49      For reasons of the sound administration of justice, economy of procedure and convenience, it is appropriate, first, to examine the third, fourth and fifth pleas together.

 Arguments of the parties

50      The applicant argues that the legal basis of the contested decision is flawed. In this connection, he maintains that the facts of his case are fundamentally different from those which gave rise to the judgment of 14 February 2007 in Case F‑1/06 Fernández Ortiz v Commission. First, the Staff Regulations of Officials of the European Union requires a decision of the appointing authority to establish an official after successful completion of the probationary period, whereas the ECB’s Staff Rules do not contain any provision to that effect. Consequently, the appointment of a member of staff is confirmed when the line manager informs the person concerned that he has successfully completed the probationary period. In the applicant’s case, this was done on 8 March 2011. Secondly, the Probationary Record Report indicates that the applicant’s performance was satisfactory, whereas in the case which gave rise to Fernández Ortiz v Commission, the performance was assessed as unsatisfactory. Thirdly, the aforementioned case concerned an official whereas the present case concerns a member of staff employed on a fixed term, fourteen-month non-convertible contract. It follows, the applicant also submits, that, since he did not receive, before the end of the probationary period, any decision, whether that be a decision to extend that period or even a decision to terminate his contract, he could legitimately believe that his appointment was confirmed.
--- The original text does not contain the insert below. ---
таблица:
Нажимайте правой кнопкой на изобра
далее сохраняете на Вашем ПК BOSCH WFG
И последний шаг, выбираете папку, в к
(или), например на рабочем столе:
51      Next, the applicant submits that the letter received on 22 March 2011, informing him of the decision of 11 March 2011 to extend the probationary period, justified by the ‘ongoing disciplinary procedure’, is flawed in so far as that disciplinary procedure was only initiated on 29 March 2011.

52      Lastly, the applicant claims that the decision of 11 March 2011 is flawed in that it imposed ex post an extension of his probationary period, in so far as that period expired on 28 February 2011. Far from being based on exceptional circumstances within the meaning of Article 2.1.2 of the Staff Rules, the extension could, in this case, be regarded as an abuse or a misuse of powers, in so far as the only purpose or effect of that decision was to dispense with a disciplinary procedure leading to a measure terminating the contract and thereby to deprive the applicant of unemployment benefits and other related advantages.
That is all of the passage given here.